Patti Smith on Bob Marley, marijuana and comic books in an unearthed interview from 1976
If there was one magazine to set itself as the channel de jour of the punk movement in the seventies then it had to be the innovatively named Punk Magazine. The ‘zine moved some of punks best-known faces into the media so ungraciously that it instantaneously endeared itself to the youth of America. One stalwart of the scene and undisputed Queen of Greenwich, New York—the Priestess of Punk—was Patti Smith. We take a look back at her 1976 interview in Punk.
Punk was a vehicle for examining the underground music scene in New York, and primarily for punk rock as found in clubs like CBGB, Zeppz, and Max’s Kansas City. It mixed Mad Magazine-style cartooning by Holmstrom, Bobby London and a young Peter Bagge with the more straightforward pop journalism of the kind found in contemporary Creem. It also provided an outlet for female writers, artists and photographers who had been shut out of a male-dominated underground publishing scene.

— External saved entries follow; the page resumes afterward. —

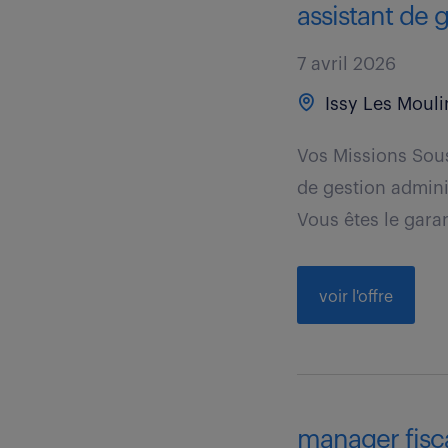
assistant de g
7 avril 2026
Issy Les Mouli
Vos Missions Sous
de gestion admini
Vous êtes le garan
voir l'offre
manager fiscal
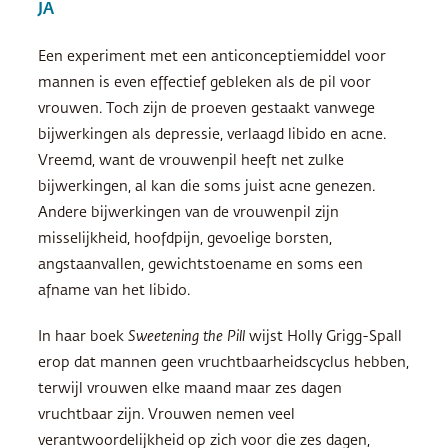
JA
Een experiment met een anticonceptiemiddel voor
mannen is even effectief gebleken als de pil voor
vrouwen. Toch zijn de proeven gestaakt vanwege
bijwerkingen als depressie, verlaagd libido en acne.
Vreemd, want de vrouwenpil heeft net zulke
bijwerkingen, al kan die soms juist acne genezen.
Andere bijwerkingen van de vrouwenpil zijn
misselijkheid, hoofdpijn, gevoelige borsten,
angstaanvallen, gewichtstoename en soms een
afname van het libido.
In haar boek
Sweetening the Pill
wijst Holly Grigg-Spall
erop dat mannen geen vruchtbaarheidscyclus hebben,
terwijl vrouwen elke maand maar zes dagen
vruchtbaar zijn. Vrouwen nemen veel
verantwoordelijkheid op zich voor die zes dagen,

Smith featured on the front cover of Punk, Volume One, Number Two from March of 1976 and in it she is her sparkling, engaging and empowering self. Talking about a range of subjects Smith covers Bob Marley, comic books and her dream of owning her own pot cafe “when she grows up”. It’s a beautiful interview for a few reasons, but the one that sticks out so clearly for us is Smith’s unstoppable artistic energy. She is, at this point, not only well-versed in performance and songwriting but at 30 years old is becoming her own persona: an impassable wave of artistic merit.
The interview takes place at the now legendary Long Island club, My Father’s Place, sat upon a grimy floor with the evening’s gig awaiting its completion. She discusses not only Marley, pot and comic books (comix) but also her plans to take over The Tonight Show with Johnny Carson and turn it into a “totally stoned TV every night” and her dreams about Jimi Hendrix.

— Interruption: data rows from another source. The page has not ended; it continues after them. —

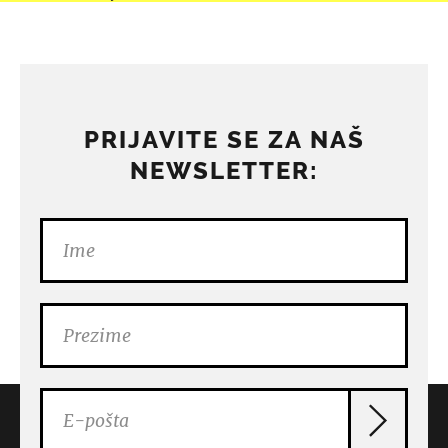
PRIJAVITE SE ZA NAŠ
NEWSLETTER:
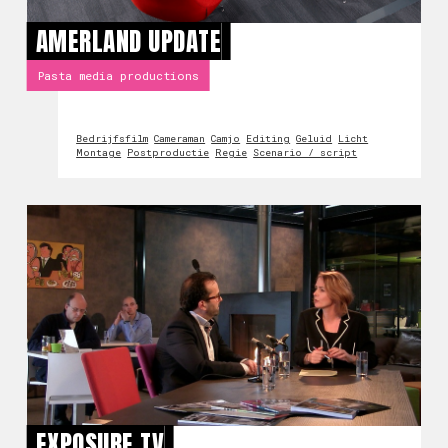
AMERLAND UPDATE
Pasta media productions
Bedrijfsfilm
Cameraman
Camjo
Editing
Geluid
Licht
Montage
Postproductie
Regie
Scenario / script
EXPOSURE TV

On the two greatest art forms, Smith has a very particular view: “I was a painter. All I cared about was art school and painting. I used to be an artist before I became an artist. You know the French love comic strips. Comix are considered art. Comix are art. I mean the only two arts—comix and rock n’ roll are the highest art forms.”
It’s a very particular view, although possibly shared by most teenagers in the modern day, a comparison only accentuated by Smith’s hatred for the “grass shortage” in New York at the time. She daydreams further about owning her own pot cafe.
“I’m gonna have a cafe when I grow up where it’s just gonna feature coffee and dope and mint tea and great music. What I’m gonna do is work to legalize marijuana and hashish. We’re gonna start a string of cafes where you smoke, drink coffee and listen to great music—like McDonald’s.”
It sounds pretty dreamy to us. Dreams were a theme running throughout the interview too. From her vivid dreams about Jimi Hendrix and Bob Marley, whom Smith once dreamt were her twin sons, to her dreams about sleeping with French poet Arthur Rimbaud—Smith’s imagination knows no bounds.
The interview also sheds some light on Smith’s unique position in the music industry. We can’t think of anyone who has been affiliated with more incredible bands than Patti Smith. In the interview, she talks about her favourite band of the time, Blue Oyster Cult and how lucky she felt to have seen bands like The Doors and Jimi Hendrix in her teens before they became the mammoth stars they were.
It’s these moments that reveal Smith’s unstoppable connection to music and her genuine love of the art form. She speaks like a fan, not a star and that’s largely because she is, in fact, a fan. Anyone who has read her memoirs will know that Smith has never been anything less than an artist, but that she always, always appreciates the work of others above all else.